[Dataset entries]

——

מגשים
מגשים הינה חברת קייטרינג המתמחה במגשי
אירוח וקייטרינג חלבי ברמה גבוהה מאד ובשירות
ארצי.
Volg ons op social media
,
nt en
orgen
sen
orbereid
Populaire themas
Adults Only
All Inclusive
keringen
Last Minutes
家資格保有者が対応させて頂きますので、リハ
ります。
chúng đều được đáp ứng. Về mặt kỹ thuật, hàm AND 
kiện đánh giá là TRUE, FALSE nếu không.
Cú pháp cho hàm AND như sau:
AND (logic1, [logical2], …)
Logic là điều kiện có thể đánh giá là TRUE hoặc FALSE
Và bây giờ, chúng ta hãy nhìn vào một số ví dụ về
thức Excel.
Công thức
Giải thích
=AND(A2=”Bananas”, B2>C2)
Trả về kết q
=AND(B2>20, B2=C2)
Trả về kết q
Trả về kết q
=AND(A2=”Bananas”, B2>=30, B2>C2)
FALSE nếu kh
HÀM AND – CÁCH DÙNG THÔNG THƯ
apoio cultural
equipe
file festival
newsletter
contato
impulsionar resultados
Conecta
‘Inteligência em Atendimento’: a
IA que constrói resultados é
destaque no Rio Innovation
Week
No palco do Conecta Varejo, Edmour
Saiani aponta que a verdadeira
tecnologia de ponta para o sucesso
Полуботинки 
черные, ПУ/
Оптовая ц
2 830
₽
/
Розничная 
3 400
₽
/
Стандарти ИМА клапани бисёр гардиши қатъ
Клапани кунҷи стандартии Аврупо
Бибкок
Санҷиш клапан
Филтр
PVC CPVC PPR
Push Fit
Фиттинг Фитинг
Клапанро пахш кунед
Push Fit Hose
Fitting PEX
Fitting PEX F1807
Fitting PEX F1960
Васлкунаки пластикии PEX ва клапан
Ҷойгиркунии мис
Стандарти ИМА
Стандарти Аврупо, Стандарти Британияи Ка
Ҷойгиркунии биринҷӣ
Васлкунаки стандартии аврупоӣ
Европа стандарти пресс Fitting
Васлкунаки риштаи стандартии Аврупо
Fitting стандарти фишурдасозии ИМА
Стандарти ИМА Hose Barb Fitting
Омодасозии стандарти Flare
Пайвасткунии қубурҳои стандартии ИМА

——

Work task:
Write out each line of the data that holds the string "Bananas".

Exercise answer:
=AND(A2=”Bananas”, B2>C2)
=AND(A2=”Bananas”, B2>=30, B2>C2)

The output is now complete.